Supreme Court set to rule on whether Deliveroo riders are ‘workers’
This week the highest court in the UK will decide if Deliveroo’s London riders should be classed as ‘workers’. The outcome is highly anticipated by those working in the gig economy.
The Supreme Court is set to issue a landmark ruling tomorrow over the collective bargaining rights of a group of Deliveroo riders in Camden and Kentish Town.
This legal battle spans seven years across several English courts that have all dismissed the Independent Workers’ Union of Great Britain’s (IWGB) legal challenge. The issue at play is that riders can’t form a collective bargaining unit because they are considered ‘self-employed’ rather than ‘workers’.
Collective bargaining is the process of negotiation that allows workers to approach employers as a unified group in order to improve pay and conditions.
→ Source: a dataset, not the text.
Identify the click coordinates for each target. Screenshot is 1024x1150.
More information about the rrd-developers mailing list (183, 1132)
The original application was filed in 2016 by IWGB to the Central Arbitration Committee but they declined to accept on the basis that riders were not ‘workers’. This decision was upheld by both the High Court and the Court of Appeal.
The IWGB appeal to the Supreme Court came after it criticised Deliveroo last year over a “publicity stunt” deal with the GMB union. The food delivery firm was branded by IWGB as “desperately trying to come with some kind of positive PR”.
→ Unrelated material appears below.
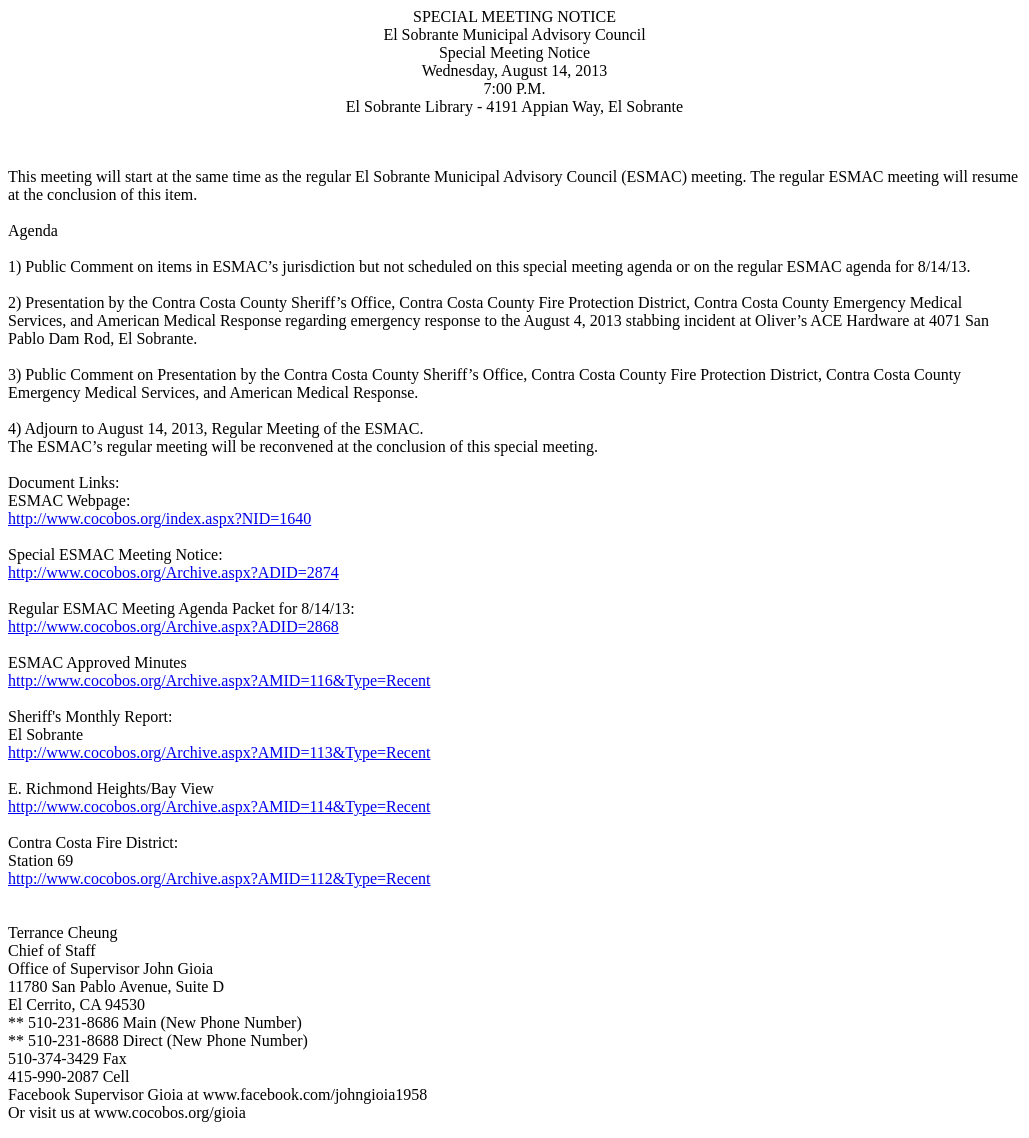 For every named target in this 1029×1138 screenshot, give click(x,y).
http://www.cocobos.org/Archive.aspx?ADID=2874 (173, 572)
The Supreme Court decision will be highly anticipated by the 50,000 riders that the company has, as well as by those in similar positions at other companies.
Notably, the Dutch Supreme Court ruled that Deliveroo riders are employees in March.
This is not the first time the UK Supreme Court had to make a decision on who can be classed as ‘workers’. In one noteworthy 2021 decision, the court ruled that Uber drivers were workers. Speaking at the time, London Mayor Sadiq Khan welcomed the decision, saying: “[This] is a landmark decision for people who suffer from low pay and a lack of security at work.”